◆ Task to complete ◆
The answer must be a single number: the count of lines in the records below that contain the word "expo".

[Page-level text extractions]
::::

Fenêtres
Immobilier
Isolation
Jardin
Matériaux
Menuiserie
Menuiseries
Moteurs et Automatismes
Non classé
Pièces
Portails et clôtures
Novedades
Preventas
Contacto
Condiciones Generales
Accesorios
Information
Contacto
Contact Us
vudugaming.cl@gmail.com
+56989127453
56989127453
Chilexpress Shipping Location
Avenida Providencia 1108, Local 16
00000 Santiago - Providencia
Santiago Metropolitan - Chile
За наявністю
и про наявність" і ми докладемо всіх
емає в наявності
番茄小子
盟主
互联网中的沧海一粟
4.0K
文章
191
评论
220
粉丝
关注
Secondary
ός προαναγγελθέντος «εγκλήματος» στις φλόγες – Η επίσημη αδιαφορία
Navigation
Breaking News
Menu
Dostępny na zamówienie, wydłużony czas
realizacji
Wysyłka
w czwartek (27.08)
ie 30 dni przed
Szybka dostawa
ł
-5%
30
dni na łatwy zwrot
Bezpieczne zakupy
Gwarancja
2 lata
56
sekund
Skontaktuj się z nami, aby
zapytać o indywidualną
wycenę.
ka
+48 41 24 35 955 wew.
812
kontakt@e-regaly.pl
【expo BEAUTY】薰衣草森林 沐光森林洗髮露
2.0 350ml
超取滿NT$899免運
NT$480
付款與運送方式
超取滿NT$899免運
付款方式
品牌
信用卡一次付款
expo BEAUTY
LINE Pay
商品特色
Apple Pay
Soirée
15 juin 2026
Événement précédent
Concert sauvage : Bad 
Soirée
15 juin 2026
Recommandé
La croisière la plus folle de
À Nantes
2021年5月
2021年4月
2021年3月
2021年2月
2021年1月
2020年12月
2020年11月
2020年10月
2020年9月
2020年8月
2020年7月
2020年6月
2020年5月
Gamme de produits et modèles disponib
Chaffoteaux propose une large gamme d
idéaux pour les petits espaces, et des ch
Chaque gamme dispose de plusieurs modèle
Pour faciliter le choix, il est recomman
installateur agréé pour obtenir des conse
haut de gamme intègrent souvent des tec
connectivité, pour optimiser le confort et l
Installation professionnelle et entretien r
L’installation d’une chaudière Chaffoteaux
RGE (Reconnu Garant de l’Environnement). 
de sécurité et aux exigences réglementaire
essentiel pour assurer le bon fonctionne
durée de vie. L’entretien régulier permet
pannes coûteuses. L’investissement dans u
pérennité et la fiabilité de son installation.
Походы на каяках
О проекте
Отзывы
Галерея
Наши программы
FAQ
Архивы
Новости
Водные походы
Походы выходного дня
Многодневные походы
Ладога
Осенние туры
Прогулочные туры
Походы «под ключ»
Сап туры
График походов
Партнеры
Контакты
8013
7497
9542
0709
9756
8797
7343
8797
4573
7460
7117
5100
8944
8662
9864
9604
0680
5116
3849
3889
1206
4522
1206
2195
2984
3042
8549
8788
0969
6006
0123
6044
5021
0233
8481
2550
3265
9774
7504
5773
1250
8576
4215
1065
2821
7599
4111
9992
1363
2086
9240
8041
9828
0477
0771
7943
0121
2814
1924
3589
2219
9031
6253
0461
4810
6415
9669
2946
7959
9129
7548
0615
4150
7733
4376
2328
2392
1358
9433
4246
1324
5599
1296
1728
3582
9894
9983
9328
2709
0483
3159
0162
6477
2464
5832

::::

◆ Problem solution ◆
2